*** Records ***

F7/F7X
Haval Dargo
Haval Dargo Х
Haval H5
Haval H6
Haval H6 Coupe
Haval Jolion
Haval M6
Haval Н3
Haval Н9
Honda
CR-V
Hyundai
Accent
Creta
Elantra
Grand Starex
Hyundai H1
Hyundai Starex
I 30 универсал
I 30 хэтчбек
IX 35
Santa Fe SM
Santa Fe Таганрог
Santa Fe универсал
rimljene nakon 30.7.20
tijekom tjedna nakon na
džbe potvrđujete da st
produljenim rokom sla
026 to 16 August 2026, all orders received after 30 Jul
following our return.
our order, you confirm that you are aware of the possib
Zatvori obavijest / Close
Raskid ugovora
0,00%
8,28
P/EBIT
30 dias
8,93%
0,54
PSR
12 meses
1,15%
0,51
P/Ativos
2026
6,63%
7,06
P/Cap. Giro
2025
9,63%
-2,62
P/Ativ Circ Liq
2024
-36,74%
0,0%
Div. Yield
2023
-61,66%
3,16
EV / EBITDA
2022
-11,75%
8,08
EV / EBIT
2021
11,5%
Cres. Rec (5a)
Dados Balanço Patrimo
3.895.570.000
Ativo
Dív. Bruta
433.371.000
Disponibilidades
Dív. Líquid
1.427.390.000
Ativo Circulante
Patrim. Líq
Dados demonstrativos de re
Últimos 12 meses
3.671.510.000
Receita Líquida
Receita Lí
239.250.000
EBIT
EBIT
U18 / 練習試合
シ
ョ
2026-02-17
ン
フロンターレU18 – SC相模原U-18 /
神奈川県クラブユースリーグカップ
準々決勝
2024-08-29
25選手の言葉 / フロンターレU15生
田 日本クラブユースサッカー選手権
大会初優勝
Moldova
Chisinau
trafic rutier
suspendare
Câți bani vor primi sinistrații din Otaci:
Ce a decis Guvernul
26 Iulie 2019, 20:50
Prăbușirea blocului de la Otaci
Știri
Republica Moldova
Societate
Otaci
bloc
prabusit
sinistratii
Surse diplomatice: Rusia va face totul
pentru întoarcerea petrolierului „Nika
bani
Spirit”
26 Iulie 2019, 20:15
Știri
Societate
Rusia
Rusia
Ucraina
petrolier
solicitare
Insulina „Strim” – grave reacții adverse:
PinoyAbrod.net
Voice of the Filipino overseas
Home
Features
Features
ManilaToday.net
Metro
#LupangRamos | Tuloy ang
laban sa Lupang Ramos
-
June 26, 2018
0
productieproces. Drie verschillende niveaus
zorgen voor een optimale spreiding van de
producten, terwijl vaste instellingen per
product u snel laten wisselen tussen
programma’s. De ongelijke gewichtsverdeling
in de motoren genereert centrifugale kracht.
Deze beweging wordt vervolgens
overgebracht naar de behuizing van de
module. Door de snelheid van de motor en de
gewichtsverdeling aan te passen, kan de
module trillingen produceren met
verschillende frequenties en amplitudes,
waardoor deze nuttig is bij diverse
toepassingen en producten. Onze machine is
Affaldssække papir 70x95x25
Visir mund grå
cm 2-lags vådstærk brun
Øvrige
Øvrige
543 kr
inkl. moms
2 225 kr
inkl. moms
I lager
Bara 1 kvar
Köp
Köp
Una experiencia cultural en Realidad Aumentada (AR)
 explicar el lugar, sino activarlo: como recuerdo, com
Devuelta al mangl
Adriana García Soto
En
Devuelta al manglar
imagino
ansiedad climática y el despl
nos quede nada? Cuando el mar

***

◆ Assigned task
From the data above, copy every line where "bani" appears.

◆ Problem solution
Câți bani vor primi sinistrații din Otaci:
bani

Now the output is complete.